··· Given data

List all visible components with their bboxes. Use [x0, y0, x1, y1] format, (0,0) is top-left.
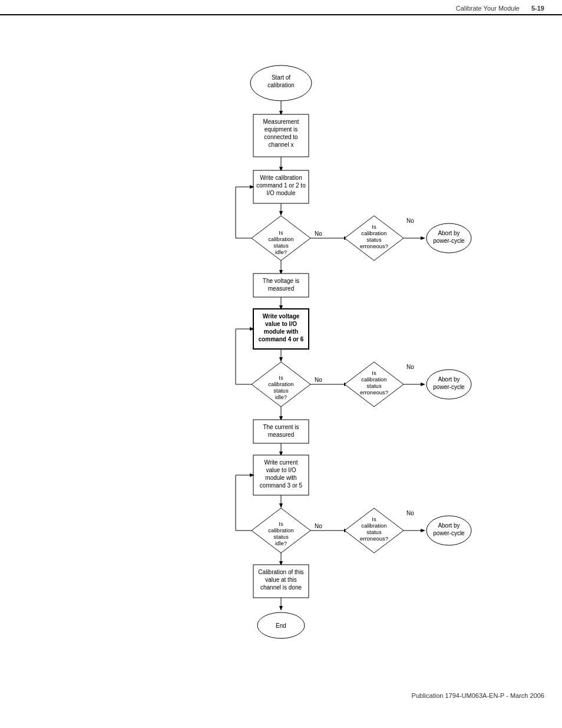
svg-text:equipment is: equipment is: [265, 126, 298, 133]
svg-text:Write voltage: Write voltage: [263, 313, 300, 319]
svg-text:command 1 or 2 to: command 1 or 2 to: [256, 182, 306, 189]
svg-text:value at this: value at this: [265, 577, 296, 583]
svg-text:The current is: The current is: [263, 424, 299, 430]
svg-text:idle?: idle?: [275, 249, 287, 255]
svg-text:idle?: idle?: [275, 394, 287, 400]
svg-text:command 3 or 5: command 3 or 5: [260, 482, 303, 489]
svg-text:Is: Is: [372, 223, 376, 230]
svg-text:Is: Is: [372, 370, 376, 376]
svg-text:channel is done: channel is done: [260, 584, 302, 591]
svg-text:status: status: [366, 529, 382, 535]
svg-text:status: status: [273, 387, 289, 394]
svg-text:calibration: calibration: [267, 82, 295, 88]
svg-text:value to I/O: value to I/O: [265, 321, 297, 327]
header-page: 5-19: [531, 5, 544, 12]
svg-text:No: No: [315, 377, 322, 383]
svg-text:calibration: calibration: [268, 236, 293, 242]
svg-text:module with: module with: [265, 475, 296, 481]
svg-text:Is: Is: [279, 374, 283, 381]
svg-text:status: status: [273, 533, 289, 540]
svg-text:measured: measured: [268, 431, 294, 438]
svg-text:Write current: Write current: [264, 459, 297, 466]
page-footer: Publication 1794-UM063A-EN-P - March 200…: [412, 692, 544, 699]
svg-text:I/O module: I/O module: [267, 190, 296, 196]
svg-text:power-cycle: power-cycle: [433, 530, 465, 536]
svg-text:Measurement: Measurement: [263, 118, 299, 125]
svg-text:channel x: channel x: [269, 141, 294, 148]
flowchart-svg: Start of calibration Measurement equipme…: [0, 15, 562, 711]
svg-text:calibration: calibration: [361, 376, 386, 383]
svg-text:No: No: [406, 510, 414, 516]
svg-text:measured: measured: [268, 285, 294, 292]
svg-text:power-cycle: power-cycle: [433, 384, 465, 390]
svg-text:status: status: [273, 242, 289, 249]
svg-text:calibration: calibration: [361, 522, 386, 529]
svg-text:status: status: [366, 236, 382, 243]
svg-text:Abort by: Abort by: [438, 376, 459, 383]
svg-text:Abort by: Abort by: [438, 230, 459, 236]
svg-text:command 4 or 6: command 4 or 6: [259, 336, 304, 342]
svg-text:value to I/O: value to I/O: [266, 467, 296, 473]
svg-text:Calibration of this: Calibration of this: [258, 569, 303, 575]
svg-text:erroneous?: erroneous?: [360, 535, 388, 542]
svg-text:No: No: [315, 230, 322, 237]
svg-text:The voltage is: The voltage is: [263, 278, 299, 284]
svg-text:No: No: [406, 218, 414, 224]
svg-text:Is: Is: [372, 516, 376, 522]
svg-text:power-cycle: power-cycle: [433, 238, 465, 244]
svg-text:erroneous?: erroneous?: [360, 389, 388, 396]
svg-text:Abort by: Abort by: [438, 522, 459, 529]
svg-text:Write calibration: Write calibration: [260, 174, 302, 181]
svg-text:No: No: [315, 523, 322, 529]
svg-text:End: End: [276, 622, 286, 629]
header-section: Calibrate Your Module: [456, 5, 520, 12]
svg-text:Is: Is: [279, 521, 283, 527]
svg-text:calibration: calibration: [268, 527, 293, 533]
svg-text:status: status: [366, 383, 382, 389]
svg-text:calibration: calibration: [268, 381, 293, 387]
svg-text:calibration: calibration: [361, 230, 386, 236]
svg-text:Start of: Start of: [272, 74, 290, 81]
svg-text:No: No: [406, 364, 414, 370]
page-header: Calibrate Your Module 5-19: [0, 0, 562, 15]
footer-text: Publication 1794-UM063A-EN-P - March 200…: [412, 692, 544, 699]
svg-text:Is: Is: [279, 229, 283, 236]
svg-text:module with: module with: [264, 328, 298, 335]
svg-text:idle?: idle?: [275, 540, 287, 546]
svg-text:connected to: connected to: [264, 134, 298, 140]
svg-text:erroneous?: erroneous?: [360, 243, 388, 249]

······
··· Given data

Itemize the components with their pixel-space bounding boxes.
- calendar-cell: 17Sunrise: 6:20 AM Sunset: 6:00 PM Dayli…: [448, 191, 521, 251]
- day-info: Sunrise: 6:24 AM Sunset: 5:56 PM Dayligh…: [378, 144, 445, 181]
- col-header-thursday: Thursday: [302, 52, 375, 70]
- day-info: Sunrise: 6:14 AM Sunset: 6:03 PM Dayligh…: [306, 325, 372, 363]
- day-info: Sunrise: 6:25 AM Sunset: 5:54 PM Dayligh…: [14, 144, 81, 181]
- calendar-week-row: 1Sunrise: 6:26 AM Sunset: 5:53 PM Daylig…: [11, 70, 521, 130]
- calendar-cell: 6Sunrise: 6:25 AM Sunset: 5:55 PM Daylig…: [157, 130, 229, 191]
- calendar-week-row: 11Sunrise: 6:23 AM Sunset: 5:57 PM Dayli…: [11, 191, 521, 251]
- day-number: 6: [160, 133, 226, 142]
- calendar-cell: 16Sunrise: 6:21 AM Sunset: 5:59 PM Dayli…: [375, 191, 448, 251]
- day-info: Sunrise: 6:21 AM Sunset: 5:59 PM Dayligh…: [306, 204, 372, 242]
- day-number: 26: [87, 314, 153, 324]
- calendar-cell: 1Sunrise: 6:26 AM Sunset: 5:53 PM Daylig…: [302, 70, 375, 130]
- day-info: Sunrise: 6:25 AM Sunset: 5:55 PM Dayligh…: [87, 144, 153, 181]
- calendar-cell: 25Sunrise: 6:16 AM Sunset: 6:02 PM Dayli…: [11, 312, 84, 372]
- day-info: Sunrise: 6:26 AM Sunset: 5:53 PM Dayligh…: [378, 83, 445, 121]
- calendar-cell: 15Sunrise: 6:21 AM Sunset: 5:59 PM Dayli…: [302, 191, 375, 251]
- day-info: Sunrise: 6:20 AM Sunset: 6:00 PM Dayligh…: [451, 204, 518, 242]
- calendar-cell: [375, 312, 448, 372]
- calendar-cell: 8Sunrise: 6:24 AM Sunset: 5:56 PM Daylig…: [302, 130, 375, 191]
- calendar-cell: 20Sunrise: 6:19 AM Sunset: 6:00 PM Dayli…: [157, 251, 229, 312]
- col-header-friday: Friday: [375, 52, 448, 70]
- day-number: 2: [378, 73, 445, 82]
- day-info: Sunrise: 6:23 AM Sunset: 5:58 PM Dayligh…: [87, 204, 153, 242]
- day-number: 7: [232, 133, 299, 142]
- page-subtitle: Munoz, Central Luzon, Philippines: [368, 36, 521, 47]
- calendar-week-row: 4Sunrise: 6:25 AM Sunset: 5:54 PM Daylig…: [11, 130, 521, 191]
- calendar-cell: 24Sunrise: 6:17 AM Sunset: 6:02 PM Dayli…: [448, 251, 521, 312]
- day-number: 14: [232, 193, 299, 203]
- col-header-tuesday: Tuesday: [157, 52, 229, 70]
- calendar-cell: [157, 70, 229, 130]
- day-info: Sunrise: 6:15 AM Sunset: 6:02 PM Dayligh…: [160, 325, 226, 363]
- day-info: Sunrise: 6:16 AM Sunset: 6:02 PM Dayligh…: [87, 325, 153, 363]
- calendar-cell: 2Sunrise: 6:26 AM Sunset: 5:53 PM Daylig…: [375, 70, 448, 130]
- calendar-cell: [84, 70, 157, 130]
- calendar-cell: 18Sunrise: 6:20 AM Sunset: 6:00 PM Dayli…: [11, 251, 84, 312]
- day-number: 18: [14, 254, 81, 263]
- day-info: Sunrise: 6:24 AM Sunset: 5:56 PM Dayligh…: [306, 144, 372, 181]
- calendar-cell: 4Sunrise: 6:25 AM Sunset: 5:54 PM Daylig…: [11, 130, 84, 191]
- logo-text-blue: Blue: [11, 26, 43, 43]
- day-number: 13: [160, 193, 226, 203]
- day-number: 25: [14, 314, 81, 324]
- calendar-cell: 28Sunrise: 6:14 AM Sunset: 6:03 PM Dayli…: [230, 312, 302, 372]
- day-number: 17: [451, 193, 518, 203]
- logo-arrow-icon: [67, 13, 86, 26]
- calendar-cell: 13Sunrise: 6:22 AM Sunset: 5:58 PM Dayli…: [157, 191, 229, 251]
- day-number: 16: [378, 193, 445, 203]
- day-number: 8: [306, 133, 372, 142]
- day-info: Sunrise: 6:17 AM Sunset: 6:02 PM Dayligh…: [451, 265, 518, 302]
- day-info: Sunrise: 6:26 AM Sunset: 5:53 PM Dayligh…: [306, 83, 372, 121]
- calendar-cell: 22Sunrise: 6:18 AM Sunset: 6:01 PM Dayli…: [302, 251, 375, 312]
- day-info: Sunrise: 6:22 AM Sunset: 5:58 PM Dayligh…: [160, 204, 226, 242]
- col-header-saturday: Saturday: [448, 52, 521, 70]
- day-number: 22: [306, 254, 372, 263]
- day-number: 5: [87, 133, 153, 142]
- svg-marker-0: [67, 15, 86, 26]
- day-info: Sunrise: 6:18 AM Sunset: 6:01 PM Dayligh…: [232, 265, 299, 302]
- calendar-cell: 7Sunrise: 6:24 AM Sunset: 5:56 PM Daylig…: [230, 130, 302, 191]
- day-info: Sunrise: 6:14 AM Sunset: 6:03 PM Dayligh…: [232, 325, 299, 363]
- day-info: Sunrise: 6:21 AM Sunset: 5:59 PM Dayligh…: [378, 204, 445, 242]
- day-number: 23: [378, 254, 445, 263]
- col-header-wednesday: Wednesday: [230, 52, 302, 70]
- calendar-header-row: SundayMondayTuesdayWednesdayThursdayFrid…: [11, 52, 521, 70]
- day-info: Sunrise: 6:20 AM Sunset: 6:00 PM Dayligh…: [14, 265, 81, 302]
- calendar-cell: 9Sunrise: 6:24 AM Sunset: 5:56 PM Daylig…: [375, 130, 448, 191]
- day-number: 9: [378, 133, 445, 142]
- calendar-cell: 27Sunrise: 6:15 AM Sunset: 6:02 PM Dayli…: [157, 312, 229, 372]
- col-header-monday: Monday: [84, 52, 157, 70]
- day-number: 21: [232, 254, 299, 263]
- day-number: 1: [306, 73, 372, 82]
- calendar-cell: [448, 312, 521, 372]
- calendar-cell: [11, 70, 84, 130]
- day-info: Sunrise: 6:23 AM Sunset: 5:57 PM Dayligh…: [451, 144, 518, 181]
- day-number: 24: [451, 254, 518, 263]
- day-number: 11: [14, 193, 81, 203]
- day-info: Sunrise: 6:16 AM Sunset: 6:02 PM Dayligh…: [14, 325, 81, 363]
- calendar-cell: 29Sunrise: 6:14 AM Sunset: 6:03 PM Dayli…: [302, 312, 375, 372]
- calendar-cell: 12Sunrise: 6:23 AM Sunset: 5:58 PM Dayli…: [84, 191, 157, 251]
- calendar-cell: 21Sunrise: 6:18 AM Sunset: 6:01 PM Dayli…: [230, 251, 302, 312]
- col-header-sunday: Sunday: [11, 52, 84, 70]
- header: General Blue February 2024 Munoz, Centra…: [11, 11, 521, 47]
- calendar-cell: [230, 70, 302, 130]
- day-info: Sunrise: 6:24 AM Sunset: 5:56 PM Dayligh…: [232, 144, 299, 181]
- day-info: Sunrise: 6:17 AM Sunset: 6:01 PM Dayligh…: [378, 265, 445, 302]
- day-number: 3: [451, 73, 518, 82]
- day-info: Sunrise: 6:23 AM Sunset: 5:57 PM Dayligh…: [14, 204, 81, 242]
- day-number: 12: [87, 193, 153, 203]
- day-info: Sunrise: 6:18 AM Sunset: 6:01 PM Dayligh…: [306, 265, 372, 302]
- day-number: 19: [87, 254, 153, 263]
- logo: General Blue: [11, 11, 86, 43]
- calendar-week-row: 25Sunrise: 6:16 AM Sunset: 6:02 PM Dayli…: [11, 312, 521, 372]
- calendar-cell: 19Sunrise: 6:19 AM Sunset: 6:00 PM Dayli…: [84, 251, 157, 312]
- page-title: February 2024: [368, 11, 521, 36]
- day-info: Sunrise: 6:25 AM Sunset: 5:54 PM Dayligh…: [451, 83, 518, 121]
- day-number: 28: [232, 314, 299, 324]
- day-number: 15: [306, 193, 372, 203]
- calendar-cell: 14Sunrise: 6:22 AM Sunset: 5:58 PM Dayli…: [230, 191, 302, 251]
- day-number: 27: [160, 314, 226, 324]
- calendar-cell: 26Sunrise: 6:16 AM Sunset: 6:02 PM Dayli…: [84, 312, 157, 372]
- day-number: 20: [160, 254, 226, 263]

······

:: Assignment ::
Out of the records, collect only those lines that contain the string "Publication".

:: Written solution ::
page-footer: Publication 1794-UM063A-EN-P - March 200…: [412, 692, 544, 699]
footer-text: Publication 1794-UM063A-EN-P - March 200…: [412, 692, 544, 699]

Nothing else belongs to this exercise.